Einen Wiedereinstieg in die Atomkraft wird es mit den Grünen nach Aussage der Parteichefin Ricarda Lang nicht geben. Das sagte die Grünenvorsitzende nach Äußerungen des Bundesfinanzministers Christian Lindner (FDP) im ZDF-Sommerinterview. Lindner hatte vorgeschlagen, dass die noch laufenden drei Atomkraftwerke notfalls bis 2024 am Netz bleiben müssten. Ähnlich hatte er sich in der Bild am Sonntag geäußert. Lang interpretierte dies als Forderung, den Atomausstieg Deutschlands zurückzudrehen. "Das, was Christian Lindner da will, ist nichts anderes als der Wiedereinstieg in die Atomkraft. Und das wird es mit uns auf jeden Fall nicht geben", sagte Lang nun. 

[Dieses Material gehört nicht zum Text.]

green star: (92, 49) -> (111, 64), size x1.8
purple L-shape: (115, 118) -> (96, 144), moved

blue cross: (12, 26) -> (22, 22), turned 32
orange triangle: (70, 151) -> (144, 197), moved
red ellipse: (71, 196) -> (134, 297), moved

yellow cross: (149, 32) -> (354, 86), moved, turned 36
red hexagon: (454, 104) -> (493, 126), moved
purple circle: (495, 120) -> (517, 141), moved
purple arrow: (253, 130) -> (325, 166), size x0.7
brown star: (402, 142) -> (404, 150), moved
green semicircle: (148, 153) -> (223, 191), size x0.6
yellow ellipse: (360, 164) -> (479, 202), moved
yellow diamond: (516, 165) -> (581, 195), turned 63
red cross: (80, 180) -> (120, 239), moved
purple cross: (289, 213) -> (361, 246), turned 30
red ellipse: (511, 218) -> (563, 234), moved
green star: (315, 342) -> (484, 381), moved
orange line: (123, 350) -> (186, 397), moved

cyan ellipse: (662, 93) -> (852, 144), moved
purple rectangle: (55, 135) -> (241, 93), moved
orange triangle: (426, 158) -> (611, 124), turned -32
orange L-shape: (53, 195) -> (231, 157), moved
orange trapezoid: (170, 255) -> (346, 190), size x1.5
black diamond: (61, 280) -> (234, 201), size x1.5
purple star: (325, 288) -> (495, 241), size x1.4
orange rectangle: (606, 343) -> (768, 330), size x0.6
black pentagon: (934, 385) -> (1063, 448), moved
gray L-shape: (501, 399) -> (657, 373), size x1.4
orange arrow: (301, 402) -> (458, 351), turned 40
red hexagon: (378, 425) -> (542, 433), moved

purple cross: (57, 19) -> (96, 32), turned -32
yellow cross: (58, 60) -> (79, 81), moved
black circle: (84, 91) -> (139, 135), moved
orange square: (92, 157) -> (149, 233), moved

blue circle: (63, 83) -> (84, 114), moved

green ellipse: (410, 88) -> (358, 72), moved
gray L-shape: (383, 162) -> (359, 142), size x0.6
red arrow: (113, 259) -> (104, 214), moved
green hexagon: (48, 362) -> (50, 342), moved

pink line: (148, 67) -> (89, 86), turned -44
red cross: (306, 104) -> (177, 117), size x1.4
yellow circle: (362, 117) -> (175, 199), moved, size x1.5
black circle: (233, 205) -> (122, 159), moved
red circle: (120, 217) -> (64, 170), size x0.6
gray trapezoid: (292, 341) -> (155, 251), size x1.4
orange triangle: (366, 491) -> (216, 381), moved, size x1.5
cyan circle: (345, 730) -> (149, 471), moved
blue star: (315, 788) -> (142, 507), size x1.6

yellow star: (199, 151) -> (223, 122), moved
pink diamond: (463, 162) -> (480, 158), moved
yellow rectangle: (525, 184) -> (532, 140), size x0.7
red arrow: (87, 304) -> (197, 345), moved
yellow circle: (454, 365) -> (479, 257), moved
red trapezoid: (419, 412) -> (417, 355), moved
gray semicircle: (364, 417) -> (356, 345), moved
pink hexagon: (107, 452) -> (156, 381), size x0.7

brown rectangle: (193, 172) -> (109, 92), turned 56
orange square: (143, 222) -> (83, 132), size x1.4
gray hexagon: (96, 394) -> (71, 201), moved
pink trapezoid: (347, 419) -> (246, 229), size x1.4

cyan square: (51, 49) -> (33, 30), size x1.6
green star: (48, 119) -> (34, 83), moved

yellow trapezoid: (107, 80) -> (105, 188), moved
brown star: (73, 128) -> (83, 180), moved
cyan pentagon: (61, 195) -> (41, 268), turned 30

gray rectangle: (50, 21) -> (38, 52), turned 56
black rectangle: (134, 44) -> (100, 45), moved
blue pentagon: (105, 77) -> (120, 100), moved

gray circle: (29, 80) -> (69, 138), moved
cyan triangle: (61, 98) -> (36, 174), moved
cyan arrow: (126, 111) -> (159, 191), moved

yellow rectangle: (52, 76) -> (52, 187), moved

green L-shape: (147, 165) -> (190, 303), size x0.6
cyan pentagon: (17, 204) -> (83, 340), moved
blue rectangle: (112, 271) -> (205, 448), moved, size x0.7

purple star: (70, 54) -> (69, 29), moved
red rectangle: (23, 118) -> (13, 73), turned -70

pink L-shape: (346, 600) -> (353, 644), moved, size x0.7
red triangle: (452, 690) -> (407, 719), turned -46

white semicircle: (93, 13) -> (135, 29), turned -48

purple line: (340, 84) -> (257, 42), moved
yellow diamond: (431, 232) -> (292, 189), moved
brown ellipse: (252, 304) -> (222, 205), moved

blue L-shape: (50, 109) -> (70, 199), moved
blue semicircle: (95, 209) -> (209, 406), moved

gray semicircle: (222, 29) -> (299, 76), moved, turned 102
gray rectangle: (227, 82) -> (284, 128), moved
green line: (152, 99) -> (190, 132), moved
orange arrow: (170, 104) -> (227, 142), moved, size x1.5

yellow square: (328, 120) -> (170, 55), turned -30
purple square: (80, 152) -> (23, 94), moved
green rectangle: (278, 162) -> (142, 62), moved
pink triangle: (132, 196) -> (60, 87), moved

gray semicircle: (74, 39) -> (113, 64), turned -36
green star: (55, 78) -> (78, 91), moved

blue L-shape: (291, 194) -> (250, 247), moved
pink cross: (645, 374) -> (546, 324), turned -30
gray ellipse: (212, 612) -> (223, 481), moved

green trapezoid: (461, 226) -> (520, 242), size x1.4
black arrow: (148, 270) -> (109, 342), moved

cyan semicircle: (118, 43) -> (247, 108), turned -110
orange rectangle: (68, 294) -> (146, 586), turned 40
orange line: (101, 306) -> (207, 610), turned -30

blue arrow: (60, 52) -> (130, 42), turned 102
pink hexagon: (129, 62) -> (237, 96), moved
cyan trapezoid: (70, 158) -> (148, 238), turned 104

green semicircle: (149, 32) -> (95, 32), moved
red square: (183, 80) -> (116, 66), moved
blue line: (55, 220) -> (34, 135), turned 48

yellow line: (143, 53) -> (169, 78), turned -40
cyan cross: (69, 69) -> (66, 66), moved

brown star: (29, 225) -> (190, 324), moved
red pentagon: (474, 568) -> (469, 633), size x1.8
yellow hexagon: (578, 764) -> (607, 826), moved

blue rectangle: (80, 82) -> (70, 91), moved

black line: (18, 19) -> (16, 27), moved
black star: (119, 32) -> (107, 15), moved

Lang beklagte eine "Unernsthaftigkeit" in der Debatte. Atomkraft sei eine Hochrisikotechnologie. Zwar machten sich viele Menschen nach dem Wegbrechen der russischen Gasimporte Sorgen um die Gasversorgung und Energieversorgung. Es müssten aber Antworten gegeben werden, die auch tatsächlich zum Problem passten. "Wir haben ein Wärmeproblem, kein Stromproblem", sagte Lang. Die Gaskraftwerke in Deutschland werden Lang zufolge nur zu einem sehr kleinen Teil für die Stromproduktion eingesetzt und könnten nur zu einem kleinen Teil durch die Atomkraft ersetzt werden.

Die drei noch laufenden Atomkraftwerke sichern derzeit etwa sechs Prozent der Stromproduktion in Deutschland, die zum Teil auch exportiert wird, etwa nach Frankreich. Vergangenes Jahr wurden 12,6 Prozent des deutschen Stroms – 65,2 Milliarden Kilowattstunden – in Gaskraftwerken produziert. Das entspricht dem Anteil des Atomstroms von 2021.   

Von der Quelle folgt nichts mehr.